Janice Lee has wanted one thing for as long as she can remember: to be a successful journalist. It’s a goal that’s kept her focused through endless hours of studying in her parents’ cramped apartment, dead-end jobs that paid her college tuition, and a seemingly unending stream of “pay your dues” reporting assignments.
Most others in her position would have given up or sold out, but not Janice. Of course, her relentless pursuit of a singular goal should not be mistaken for patience; “patience” and “Janice Lee” don’t belong in the same sentence. Or paragraph, for that matter.

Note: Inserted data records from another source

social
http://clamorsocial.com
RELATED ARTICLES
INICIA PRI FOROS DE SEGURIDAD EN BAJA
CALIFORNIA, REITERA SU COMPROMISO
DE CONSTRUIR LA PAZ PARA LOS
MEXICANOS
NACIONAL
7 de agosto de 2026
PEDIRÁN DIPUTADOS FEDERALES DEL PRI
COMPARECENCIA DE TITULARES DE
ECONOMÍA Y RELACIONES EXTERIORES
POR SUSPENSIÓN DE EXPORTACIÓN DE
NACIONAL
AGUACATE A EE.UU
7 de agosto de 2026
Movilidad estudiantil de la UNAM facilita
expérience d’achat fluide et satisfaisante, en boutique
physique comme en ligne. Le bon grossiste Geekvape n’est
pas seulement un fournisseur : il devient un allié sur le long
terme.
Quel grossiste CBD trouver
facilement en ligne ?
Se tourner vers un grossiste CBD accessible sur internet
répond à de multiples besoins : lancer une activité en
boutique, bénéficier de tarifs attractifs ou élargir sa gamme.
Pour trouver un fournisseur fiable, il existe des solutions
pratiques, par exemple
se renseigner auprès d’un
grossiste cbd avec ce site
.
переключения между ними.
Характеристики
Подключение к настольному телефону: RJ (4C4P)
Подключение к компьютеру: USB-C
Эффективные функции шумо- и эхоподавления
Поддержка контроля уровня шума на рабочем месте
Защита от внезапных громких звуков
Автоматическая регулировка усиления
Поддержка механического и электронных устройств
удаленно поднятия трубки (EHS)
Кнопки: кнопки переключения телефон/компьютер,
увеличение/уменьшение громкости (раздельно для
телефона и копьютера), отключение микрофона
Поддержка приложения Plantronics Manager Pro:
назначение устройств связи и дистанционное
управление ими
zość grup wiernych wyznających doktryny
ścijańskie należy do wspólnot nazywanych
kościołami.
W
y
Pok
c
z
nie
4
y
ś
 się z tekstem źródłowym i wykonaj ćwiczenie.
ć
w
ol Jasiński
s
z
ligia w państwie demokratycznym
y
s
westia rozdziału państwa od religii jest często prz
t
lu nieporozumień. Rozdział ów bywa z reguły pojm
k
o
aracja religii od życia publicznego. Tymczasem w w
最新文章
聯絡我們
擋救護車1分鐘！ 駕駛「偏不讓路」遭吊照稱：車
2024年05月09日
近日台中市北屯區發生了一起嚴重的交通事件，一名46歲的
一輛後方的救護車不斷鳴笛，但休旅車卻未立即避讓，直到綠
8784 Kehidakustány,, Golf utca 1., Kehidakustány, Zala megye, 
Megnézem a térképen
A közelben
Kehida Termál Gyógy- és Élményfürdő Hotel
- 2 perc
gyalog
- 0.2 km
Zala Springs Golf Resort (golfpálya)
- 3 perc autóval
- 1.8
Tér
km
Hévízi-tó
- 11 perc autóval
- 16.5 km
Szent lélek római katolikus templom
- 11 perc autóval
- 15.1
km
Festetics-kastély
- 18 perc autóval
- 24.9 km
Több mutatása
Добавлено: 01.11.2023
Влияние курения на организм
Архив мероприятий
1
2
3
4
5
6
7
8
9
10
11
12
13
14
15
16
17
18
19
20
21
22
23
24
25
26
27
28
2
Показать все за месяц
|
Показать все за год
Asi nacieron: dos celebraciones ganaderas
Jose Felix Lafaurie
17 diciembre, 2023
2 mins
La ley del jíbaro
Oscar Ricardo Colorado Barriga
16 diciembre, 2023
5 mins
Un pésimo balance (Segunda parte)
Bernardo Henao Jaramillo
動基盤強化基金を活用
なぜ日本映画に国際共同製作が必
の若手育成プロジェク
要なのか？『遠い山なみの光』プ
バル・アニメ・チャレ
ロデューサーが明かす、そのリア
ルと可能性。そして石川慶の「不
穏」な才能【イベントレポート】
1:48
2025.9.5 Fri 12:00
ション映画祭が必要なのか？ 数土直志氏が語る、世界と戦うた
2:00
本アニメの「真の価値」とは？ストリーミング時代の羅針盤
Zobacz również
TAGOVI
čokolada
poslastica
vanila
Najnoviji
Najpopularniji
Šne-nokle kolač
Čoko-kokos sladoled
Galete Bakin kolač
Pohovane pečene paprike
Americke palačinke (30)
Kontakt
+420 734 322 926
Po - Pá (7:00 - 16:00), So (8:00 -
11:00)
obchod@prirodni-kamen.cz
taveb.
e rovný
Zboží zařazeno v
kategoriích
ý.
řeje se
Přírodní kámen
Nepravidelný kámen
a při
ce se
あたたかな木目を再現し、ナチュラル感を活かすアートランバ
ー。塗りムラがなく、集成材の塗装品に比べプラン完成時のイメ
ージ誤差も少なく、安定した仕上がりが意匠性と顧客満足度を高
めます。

Luckily for her, the story of the century came stumbling out of a Chinatown alley and into her camera shot one night. The story’s name is Alex Hawking—a coughing, wheezing twenty-something whom she first took for a typical New York City weirdo, babbling about men in black chasing him. If it weren’t for a split-second view of something inexplicable, she’d have gone home to yet another night of frustrated hopes.
Every instinct she has screams that Alex’s story, no matter how improbable, paranoid, or downright bizarre, is true. But how does a rational, educated professional reconcile the idea of a globe-spanning secret society that has infiltrated government and law enforcement, and manufactured a super-microbe to boot?
There’s no way to be sure, except to follow the story, wherever it leads her. After all, opportunities like this come only once in a lifetime.